In the latest deal by Far East Horizon, the Hong Kong-listed company sold a subordinated bond without providing a step-up feature for 20 year, as against the five-year step-up more commonly found in perpetuals. The move could be interpreted as exploiting investors’ greed for higher returns since adding step-up features to perpetual bonds incentivises issuers to redeem bonds in order to avoid paying higher interest payments.

“I am not sure if some investors may misinterpret it as a five-year risk, given this is a perpetual bond without a step-up in 20 years, which is fairly aggressive in my view,” a Hong Kong-based fund manager told FinanceAsia, the sister publication of AsianInvestor. With credit spreads tight globally and US interest rates likely to rise over the next 12 months, Far East Horizon would probably have little incentive to redeem the bond on its first call date five years from now, the fund manager added.

A spread broadly measures how much more a corporate issuer pays to borrow than a government does. Different companies pay different spreads depending on their credit ratings and financial health, as well as on the maturity of the bond. In general, credit yield spreads have narrowed sharply in recent years due to the heavy bond buying undertaken by leading central banks to help spur economic growth after the global financial crisis almost 10 years ago. But these ultra-loose monetary policies could slowly end now the US Federal Reserve has begun trimming its $4.5 trillion portfolio of assets.

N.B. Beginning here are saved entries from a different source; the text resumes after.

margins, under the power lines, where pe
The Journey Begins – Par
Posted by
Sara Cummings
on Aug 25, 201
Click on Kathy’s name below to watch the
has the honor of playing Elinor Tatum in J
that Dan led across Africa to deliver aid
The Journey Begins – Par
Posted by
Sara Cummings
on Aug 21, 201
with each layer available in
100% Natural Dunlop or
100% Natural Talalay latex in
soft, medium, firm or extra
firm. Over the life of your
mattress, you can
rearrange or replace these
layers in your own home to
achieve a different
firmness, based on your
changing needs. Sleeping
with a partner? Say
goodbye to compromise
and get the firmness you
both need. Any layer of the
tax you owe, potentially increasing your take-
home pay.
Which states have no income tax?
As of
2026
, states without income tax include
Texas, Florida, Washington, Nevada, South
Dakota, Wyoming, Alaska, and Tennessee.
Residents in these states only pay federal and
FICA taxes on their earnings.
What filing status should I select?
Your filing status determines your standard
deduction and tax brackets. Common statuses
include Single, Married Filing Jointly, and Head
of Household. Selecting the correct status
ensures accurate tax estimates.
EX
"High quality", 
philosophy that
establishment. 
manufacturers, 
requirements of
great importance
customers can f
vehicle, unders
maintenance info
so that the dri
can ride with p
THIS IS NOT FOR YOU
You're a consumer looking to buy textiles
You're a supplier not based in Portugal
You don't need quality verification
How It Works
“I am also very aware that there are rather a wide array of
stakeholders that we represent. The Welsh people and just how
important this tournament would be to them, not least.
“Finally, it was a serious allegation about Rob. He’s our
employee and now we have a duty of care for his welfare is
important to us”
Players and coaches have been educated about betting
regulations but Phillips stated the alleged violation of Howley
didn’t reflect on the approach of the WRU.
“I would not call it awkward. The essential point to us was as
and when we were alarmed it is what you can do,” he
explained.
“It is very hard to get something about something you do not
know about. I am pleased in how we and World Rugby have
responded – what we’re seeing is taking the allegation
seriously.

“Investors now need to figure out how central banks' retreat from monetary easing will affect the bond market,” said a second fund manager in Singapore. “In my opinion, there will be a huge difference in the debt market over the next 12 months as central banks move away from pumping money into the system in an attempt to halt bubbles in equity and property markets."

In addition to the gradual withdrawal of liquidity in the market, Standard & Poor's warns of increasing default risk in China, which could spook professional investors to readjust their portfolios as Beijing pushes to rein in debt growth.

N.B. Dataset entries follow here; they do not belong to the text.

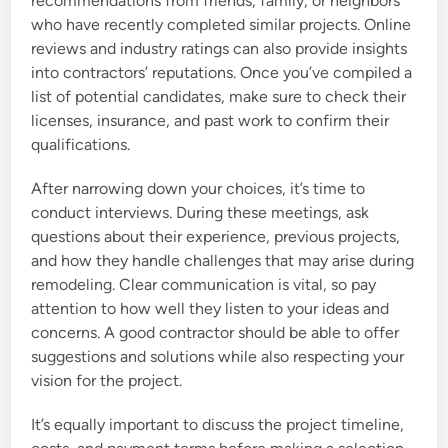
recommendations from friends, family, or neighbors
who have recently completed similar projects. Online
reviews and industry ratings can also provide insights
into contractors’ reputations. Once you’ve compiled a
list of potential candidates, make sure to check their
licenses, insurance, and past work to confirm their
qualifications.
After narrowing down your choices, it’s time to
conduct interviews. During these meetings, ask
questions about their experience, previous projects,
and how they handle challenges that may arise during
remodeling. Clear communication is vital, so pay
attention to how well they listen to your ideas and
concerns. A good contractor should be able to offer
suggestions and solutions while also respecting your
vision for the project.
It’s equally important to discuss the project timeline,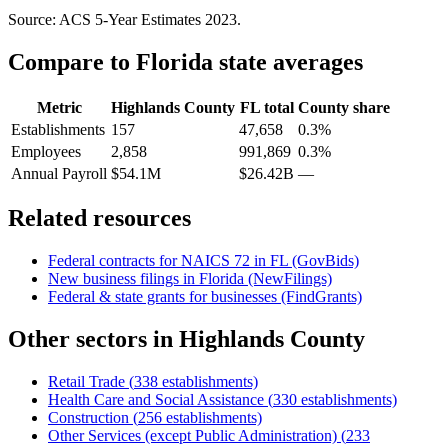
Source: ACS 5-Year Estimates
2023
.
Compare to
Florida
state averages
Metric
Highlands County
FL
total
County share
Establishments
157
47,658
0.3%
Employees
2,858
991,869
0.3%
Annual Payroll
$54.1M
$26.42B
—
Related resources
Federal contracts for NAICS
72
in
FL
(GovBids)
New business filings in
Florida
(NewFilings)
Federal & state grants for businesses (FindGrants)
Other sectors in
Highlands County
Retail Trade
(
338
establishments)
Health Care and Social Assistance
(
330
establishments)
Construction
(
256
establishments)
Other Services (except Public Administration)
(
233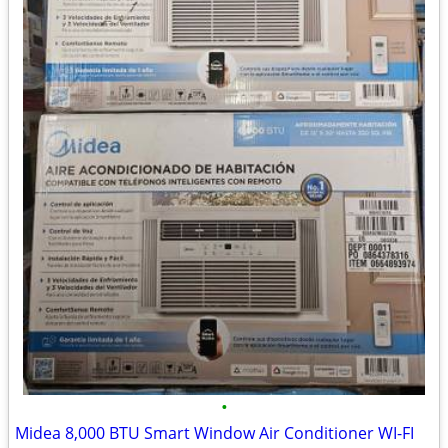
•
Midea 8,000 BTU Smart Window Air Conditioner WI-FI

“We expect the number of corporate defaults to increase as China unleashes more measures to reduce financial risks, pushing up funding costs further,” Christopher Lee, an analyst at S&P, wrote in a note on Monday. “A jump in defaults could shut credit markets for weak issuers and significantly increase overall funding costs.”

Far from perfect

In the Far East Horizon transaction, the company, which is rated BBB- by both S&P and Fitch, garnered about $1 billion of orders from investors at peak level, according to a syndicate banker running the deal. The final issuance size of $400 million was slightly smaller than what market had previously expected, suggesting some disagreement among investors on pricing.

On Monday, the lead bankers – HSBC, Standard Chartered and UBS – went out with initial guidance at the 5.75% area, before pricing the deal at par to yield 5.6%.

In terms of fair value, bankers used Far East Horizon’s outstanding senior perpetual bond as a major valuation benchmark. The 4.35% unrated bond, which is callable in 2022, was trading at a yield of 4.32%, implying the company has paid roughly a 130 basis point pickup for its latest subordinated perpetual bond.

The premium over the senior perpetual was paid for its subordination risk and an option to defer interest payment at the issuer’s discretion, as well as a long-dated step-up, which will kick in 2037.

Under Fitch’s non-financial corporate rating methodology the subordinated debt was rated two notches below its BBB- senior ratings, as the bondholders of the subordinated bonds take higher risk than its senior perpetual bondholders in the case of a default and because of the deferred dividend feature.

In the secondary market, the new perpetual bond traded above water at a cash price of 100.125 to yield 5.571%, or about 3bp tighter, according to market data.